Shreya Ujjaval improved slightly on his first-round exit a year ago, beating journeyman Falk Gries of Germany in the first round before a competitive loss to 12th-seed Marcelo Herrera. This will help him bounce back a bit, as his ranking is slipping -- he was down well into the 60s coming in.

Our power duo had little trouble in the first week. Girish Girsh had his second competitive matchup with Alberti in the fourth round, but got through in straight sets. The quarterfinals had him matched with Perry Mockler, who backed up a surprising run at the AO by upsetting Gaskell in the previous round. He kept it going here, as Girsh thoroughly embarrassed himself after taking the first set in a 3-6, 6-3, 6-2 setback. He was just 1 of 9 on break chances in an evenly played match. Mockler is on fire right now, but it's still humiliating -- Girsh should virtually never lose to a player of this caliber, and he hasn't been able to sustain the momentum from the end of last year unfortunately.

Anil Mehul trounced Elias Trulsen, while another surprise quarterfinalist, Theodore Bourdet, almost upstaged Benda before falling in a heartbreaker, 5-7, 7-6(2), 7-6(4).

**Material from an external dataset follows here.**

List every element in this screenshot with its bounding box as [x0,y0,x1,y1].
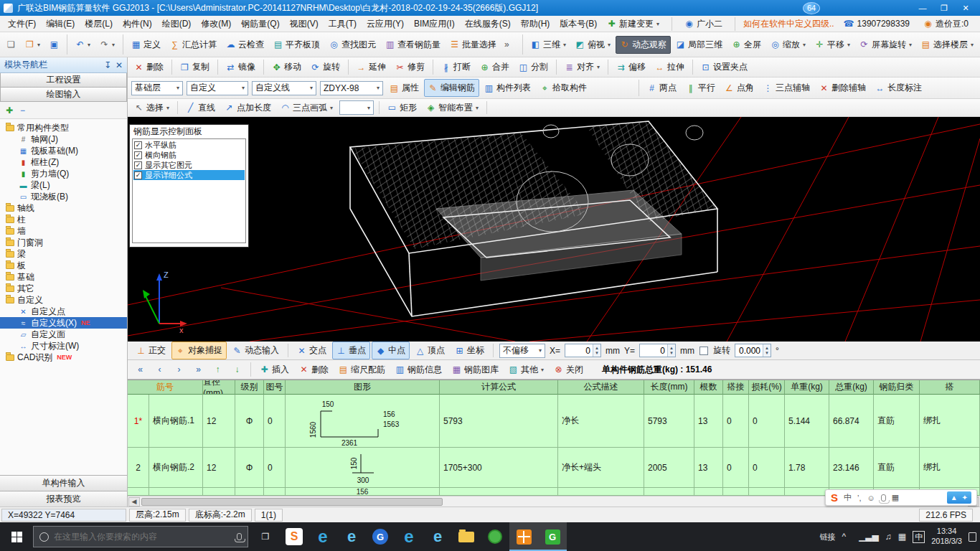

Hard to play better than that without winning. Mockler had the next shot at Sri Lanka's best player, and he gave it a run but Mehul stopped him in a serve-dominated match, saving all three break points he faced.

Antonin Iglar was the opponent in the final as you'd expect. He looked to be in pretty dominating form here and that didn't change. Mehul hung in for most of the first set but the dam broke towards the end of it in a 6-4, 6-1 defeat, ending a career-best 20-match win streak to start the year. He only managed to get one break chance on the Iglar serve -- the world no. 1 was in legend mode this fortnight, nobody was going to beat him, nobody came close to even taking a set.

Elsewhere ...

Prakash Mooljee stared at the Kyoto(tier-2 challenger) draw in a bit of disbelief when he saw more late entrants, among them Joseph Skirrow to whom he'd lost his last match. Both cruised to the semis, but this time Mooljee won 6-4, 7-5. He thumped German Djurdje Moicevic, who he's had trouble with in the past, in the final to claim his first title of the year and 8th challenger overall. He also did much better in doubles than usual, qualifying and reaching the quarterfinals. I think the win over Skirrow(presently 46th) was his first over a Top-50 player. He's also been doing a little better against players of that level in practice weeks, though he's still not a match for the best of the challenger players yet. It's progress though, and he's up into the mid-50s now.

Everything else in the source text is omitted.